Caramon tragó saliva. Se tocó las hinchadas y doloridas nalgas e hizo una mueca.
—¿Y vosotros dos habéis estado aquí conmigo desde entonces?
—Sólo Dez —contestó Borlos y volviendo a coger la lira, pasó los dedos por las cuerdas—. Yo he estado entrando y saliendo. Entre los duendes, hay más de un buen músico. Me han enseñado algunas baladas que dicen que no ha oído ningún humano antes. ¿Te imaginas lo que dirán en Solace cuando se las cante? Mira, ésta es una…
—Ahora no —lo interrumpió Caramon levantando una mano—. Tendríamos que ir a ver a ese Guithern. Ya hemos perdido demasiado tiempo. —Y se fue hacia la puerta.
Dezra le cortó el paso.
—¡So! —dijo—. Trephas se ocupa de eso. Ha dicho que enviaría a buscarnos en cuanto estuviera todo arreglado. Hasta entonces, tenemos que quedarnos en las cavernas. No te engañes, padre. Además de huéspedes, somos sus prisioneros, por lo menos hasta que Trephas aclare las cosas.
Justo entonces se abrió la puerta. Trephas entró en la cueva agachándose al pasar por la puerta. Lo acompañaban Fanuin, Ellianthe y un puñado de duendes más, todos vestidos con ropas de colorines. El centauro estaba pálido y tenía ojeras.
—Venid conmigo —dijo piafando—. Rápido… No hay tiempo que perder. Puede que ya sea demasiado tarde.
—Sólo hemos estado aquí tres días —replicó Dezra entrecerrando los ojos—. ¿Qué puede haber pasado en tan poco tiempo?
—De todo —contestó Trephas.
A su lado, Fanuin se aclaró la garganta.
—Disculpad, pero creo que hay algo que deberíais saber de este lugar. Me temo que aquí el río del tiempo fluye más rápido de lo que estáis acostumbrados.

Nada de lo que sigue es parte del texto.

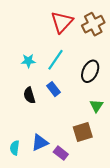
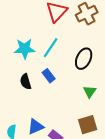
cyan star: (28, 61) -> (25, 49), size x1.5
brown square: (83, 132) -> (88, 125), moved

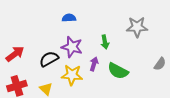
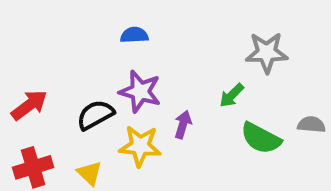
green arrow: (105, 42) -> (232, 95), moved, turned 56
gray semicircle: (160, 64) -> (311, 125), turned -120
green semicircle: (118, 71) -> (261, 138), moved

Creo que tenéis leyendas que lo explican.
—Es cierto —dijo Borlos—. Una cuenta lo que le sucedió a Jeston el Rimador, que se durmió en un círculo de setas y fue raptado por los duendes. Sólo pasó un año con ellos, o eso creyó él, pero cuando volvió a casa, descubrió que había estado treinta años fuera. Pero nunca he creído en esos cuentos —acabó, frunciendo el ceño—. Siempre había pensado que eran metáforas para expresar lo rápido que transcurre el tiempo cuando estás a gusto.
Los duendes sacudieron la cabeza.
—Me temo que no era una metáfora —dijo Ellianthe—. Tu cuento es bastante exacto, ya que cada día de aquí equivale a un mes en el mundo exterior.

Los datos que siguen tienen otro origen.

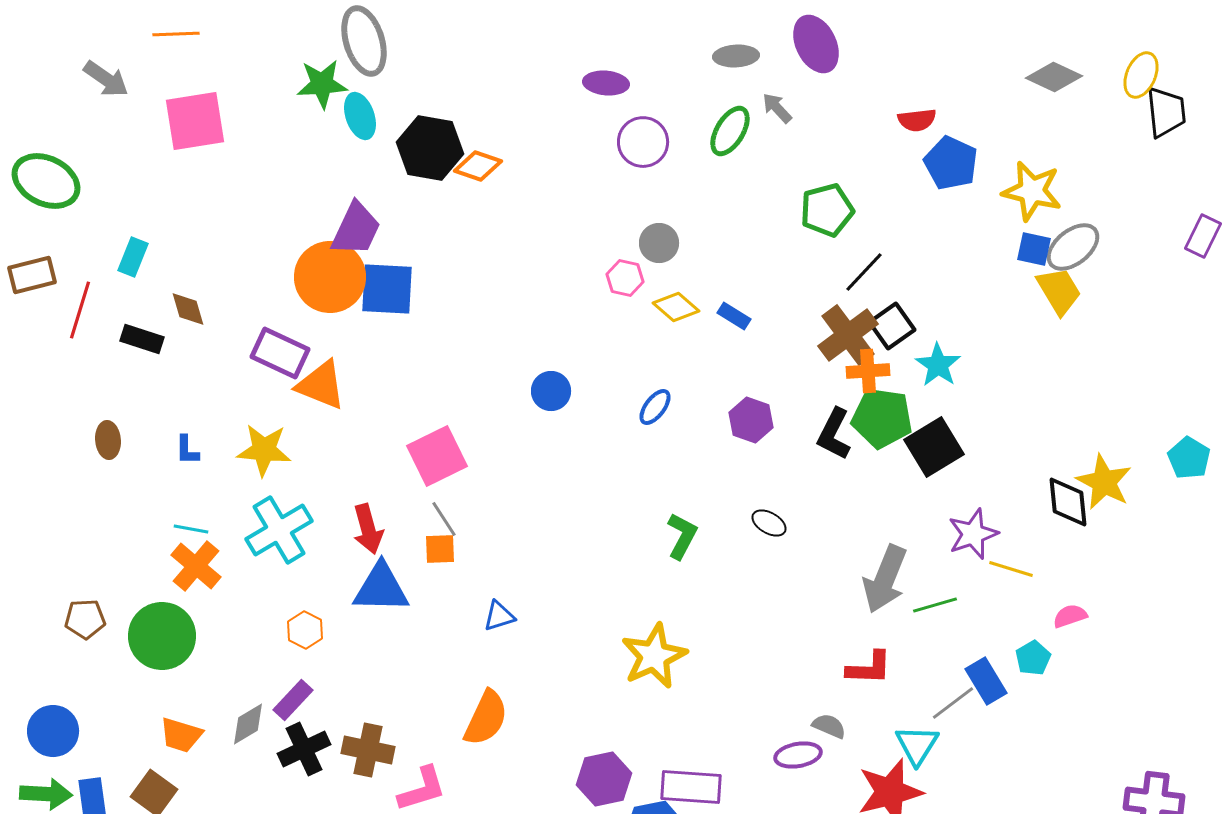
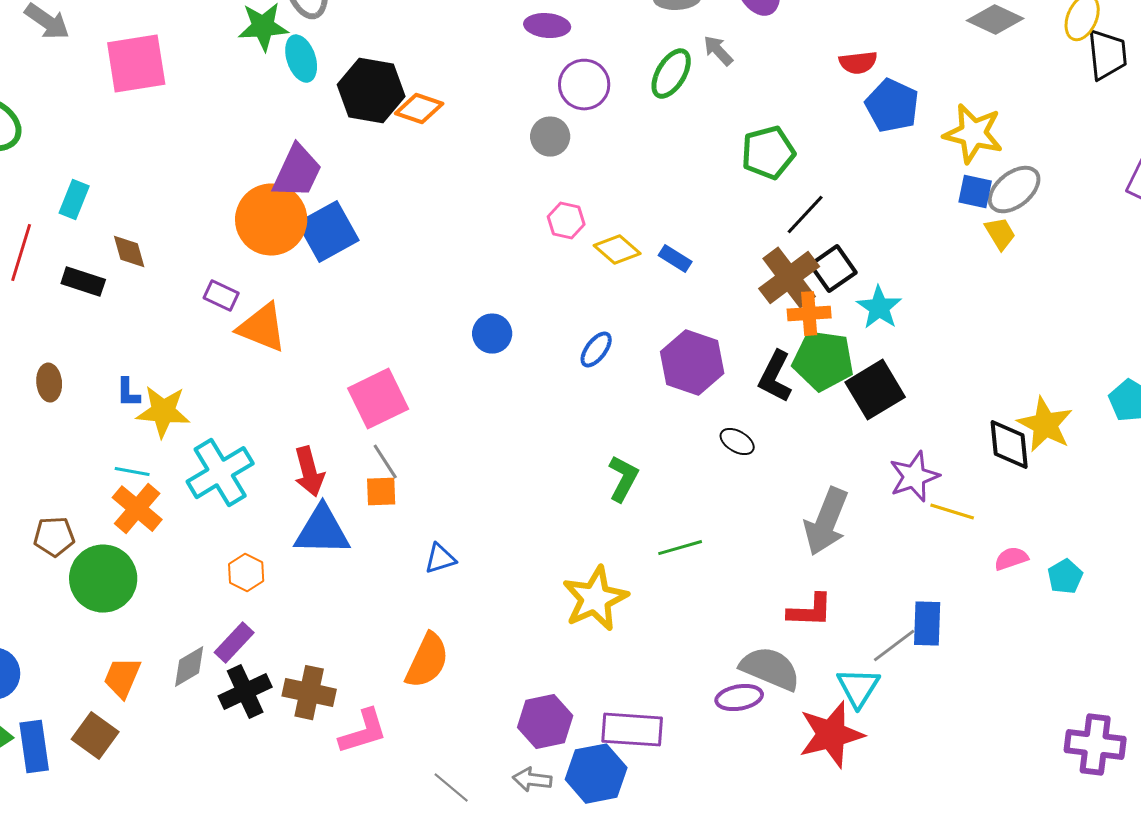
gray circle: (659, 243) -> (550, 137), moved
blue square: (387, 289) -> (328, 232), turned -32
yellow trapezoid: (1059, 291) -> (1000, 234), size x0.7
purple rectangle: (280, 353) -> (221, 296), size x0.6
purple hexagon: (751, 420) -> (692, 363), size x1.4
yellow star: (264, 450) -> (163, 412), moved
black ellipse: (769, 523) -> (737, 442), moved
green line: (935, 605) -> (680, 548), moved
brown pentagon: (85, 619) -> (54, 537), moved
cyan pentagon: (1033, 658) -> (1065, 577), moved
blue rectangle: (986, 681) -> (927, 624), turned 33
gray semicircle: (829, 726) -> (770, 669), size x1.8
orange trapezoid: (181, 735) -> (122, 678), turned 96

—¡Un mes! —exclamó Caramon, atónito—. ¿Quiere decir eso que llevamos aquí una estación entera?
—Así es —contestó Trephas—. Por eso mismo no podemos entretenernos un segundo más. Debemos presentarnos ante el barón Guithern ahora mismo o dará lo mismo que recuperemos el hacha Hiendealmas: el Bosque Oscuro puede haber sucumbido ya.